What the Formula Says
The note itself looks like this:
c | { h_(i+1) = H(h_i, c, 50/2^h ₿) } < T
Each symbol represents one of the pillars discussed above.
The letter H is a data "shredder," or hash function. It transforms any set of information into a fixed-length string. h_i and h_(i+1) are the previous and next blocks; the fact that one references the other is the chain itself. The letter c denotes a new block template with a list of transactions.
The fraction 50/2^h ₿ is the coin issuance schedule: 50 bitcoins at the start, and each halving divides the reward in half. Finally, T is the difficulty target: the result of the computation must be less than it, otherwise the block is not accepted. The entire line reads as a condition: "find such a block template so that the result falls below the target."

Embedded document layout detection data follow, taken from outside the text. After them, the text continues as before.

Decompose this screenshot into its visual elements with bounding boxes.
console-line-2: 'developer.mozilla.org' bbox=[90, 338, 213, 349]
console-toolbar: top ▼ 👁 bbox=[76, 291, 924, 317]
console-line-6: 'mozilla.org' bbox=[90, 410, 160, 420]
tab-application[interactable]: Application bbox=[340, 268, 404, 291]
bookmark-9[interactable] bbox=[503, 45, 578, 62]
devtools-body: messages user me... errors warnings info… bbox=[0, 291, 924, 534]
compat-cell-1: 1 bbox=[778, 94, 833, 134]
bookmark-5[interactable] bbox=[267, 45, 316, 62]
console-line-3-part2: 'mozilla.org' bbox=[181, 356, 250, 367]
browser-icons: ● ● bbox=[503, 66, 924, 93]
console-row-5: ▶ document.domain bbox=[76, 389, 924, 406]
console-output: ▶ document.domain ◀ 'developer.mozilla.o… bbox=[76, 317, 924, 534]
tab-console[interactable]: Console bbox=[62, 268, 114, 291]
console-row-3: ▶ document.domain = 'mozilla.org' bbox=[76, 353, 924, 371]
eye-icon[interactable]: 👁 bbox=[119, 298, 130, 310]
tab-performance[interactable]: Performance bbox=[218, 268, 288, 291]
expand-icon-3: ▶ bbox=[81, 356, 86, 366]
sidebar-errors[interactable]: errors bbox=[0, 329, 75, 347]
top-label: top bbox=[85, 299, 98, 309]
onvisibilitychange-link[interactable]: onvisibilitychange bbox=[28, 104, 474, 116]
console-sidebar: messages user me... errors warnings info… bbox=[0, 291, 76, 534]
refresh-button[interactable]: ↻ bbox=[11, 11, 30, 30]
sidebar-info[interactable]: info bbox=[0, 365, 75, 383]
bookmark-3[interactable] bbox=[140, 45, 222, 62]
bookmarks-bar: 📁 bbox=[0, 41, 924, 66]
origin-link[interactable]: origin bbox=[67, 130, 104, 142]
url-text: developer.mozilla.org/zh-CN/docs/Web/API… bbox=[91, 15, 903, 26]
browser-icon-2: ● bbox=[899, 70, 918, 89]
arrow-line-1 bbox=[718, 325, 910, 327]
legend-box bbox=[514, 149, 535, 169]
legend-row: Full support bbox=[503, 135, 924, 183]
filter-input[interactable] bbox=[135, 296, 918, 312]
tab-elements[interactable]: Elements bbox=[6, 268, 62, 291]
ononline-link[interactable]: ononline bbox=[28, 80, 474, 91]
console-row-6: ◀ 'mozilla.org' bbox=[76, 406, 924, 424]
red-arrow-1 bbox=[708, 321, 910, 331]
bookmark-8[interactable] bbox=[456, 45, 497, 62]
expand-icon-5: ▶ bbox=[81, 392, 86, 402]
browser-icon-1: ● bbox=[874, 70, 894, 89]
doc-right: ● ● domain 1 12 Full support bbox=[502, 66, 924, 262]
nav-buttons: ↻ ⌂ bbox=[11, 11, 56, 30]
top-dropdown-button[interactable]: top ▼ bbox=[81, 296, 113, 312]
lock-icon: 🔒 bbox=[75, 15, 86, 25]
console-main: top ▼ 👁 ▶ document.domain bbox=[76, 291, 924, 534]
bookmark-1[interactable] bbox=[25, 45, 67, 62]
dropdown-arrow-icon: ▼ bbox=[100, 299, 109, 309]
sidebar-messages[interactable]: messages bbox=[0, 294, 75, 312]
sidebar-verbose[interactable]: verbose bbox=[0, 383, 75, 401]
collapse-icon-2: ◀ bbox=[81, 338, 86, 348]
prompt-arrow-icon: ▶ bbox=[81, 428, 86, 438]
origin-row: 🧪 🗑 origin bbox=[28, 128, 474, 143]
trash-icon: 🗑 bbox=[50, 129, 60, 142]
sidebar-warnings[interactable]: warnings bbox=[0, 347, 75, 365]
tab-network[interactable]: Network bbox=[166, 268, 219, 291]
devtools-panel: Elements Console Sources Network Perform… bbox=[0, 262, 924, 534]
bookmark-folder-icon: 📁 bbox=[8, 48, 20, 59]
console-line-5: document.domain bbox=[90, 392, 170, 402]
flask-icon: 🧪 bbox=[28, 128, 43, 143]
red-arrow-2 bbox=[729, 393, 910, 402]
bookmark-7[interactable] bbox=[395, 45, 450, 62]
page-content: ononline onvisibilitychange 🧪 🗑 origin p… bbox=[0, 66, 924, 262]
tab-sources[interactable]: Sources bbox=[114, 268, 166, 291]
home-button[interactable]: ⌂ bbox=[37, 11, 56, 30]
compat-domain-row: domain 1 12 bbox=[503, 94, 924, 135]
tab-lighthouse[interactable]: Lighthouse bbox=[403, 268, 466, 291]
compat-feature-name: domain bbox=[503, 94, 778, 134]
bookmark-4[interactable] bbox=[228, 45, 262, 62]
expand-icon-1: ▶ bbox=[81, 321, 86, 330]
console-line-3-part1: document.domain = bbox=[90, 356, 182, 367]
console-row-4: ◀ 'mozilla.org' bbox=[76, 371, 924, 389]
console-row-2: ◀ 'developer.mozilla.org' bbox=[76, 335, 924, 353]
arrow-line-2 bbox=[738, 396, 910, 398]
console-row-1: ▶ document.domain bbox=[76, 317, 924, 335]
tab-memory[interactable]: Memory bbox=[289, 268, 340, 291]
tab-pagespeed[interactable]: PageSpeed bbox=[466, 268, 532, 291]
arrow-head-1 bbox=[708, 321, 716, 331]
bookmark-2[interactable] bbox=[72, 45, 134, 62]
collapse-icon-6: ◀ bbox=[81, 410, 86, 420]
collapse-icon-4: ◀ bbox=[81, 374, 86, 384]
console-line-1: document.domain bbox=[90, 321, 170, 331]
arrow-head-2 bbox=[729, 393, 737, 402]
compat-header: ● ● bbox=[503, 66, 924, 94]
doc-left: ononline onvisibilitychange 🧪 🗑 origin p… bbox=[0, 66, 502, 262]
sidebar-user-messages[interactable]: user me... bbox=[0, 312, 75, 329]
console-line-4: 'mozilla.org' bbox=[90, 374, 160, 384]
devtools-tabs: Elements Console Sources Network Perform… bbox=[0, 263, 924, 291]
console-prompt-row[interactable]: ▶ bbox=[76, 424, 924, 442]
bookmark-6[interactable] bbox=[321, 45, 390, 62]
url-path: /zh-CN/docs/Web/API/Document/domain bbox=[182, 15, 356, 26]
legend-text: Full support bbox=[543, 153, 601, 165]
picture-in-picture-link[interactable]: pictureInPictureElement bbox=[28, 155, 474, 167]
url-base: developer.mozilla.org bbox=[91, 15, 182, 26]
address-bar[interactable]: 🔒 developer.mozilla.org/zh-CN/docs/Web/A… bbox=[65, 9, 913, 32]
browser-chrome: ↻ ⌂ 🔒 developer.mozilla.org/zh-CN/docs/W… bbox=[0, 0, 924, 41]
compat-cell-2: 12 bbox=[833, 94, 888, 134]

An important caveat, which Back himself makes: the formula is conceptual, not literal. In real mining, the reward does not enter the computation directly but indirectly—through a special coinbase transaction that is folded together with the others into the block's overall "fingerprint." Back omitted these technical layers for the sake of elegance and brevity: the line conveys the logic, not the exact sequence of machine operations.
Where the Roots Lie
This formula has a backstory spanning a quarter of a century. Back in the late 1990s, Back invented Hashcash—a system to combat spam. The idea was to force an email sender to perform a small amount of computational work. For a single email, this is negligible, but for a million-spam campaign, it becomes prohibitively expensive.
It was precisely this technique—"prove you did the work" (Proof-of-Work)—that later became the foundation of Bitcoin. However, Hashcash had neither a chain of blocks nor rewards for the work. Bitcoin's creator under the pseudonym Satoshi Nakamoto took Back's idea and built the missing pieces: linking records into a chain and adding a coin issuance schedule. Therefore, the essence is often described with a simple scheme: work plus chain plus economics equals Bitcoin.
Community Reaction
Under the post, one user shared a detailed infographic that broke down the formula into parts and visually compared Hashcash with Bitcoin. Back publicly praised this analysis.
What is notable about the episode is not a new discovery, but a successful attempt to condense Bitcoin's foundation into a single memorable line—understandable to both an engineer and someone without a technical background.
Expert opinion: Attempts to compress the essence of Bitcoin into a single line are not just an intellectual exercise. They are an important step toward popularizing the technology. As we see complex concepts being transformed into elegant formulas, the crypto industry becomes more accessible for mass understanding. And Back, as one of the founding fathers, once again demonstrates that simplicity is the highest form of complexity.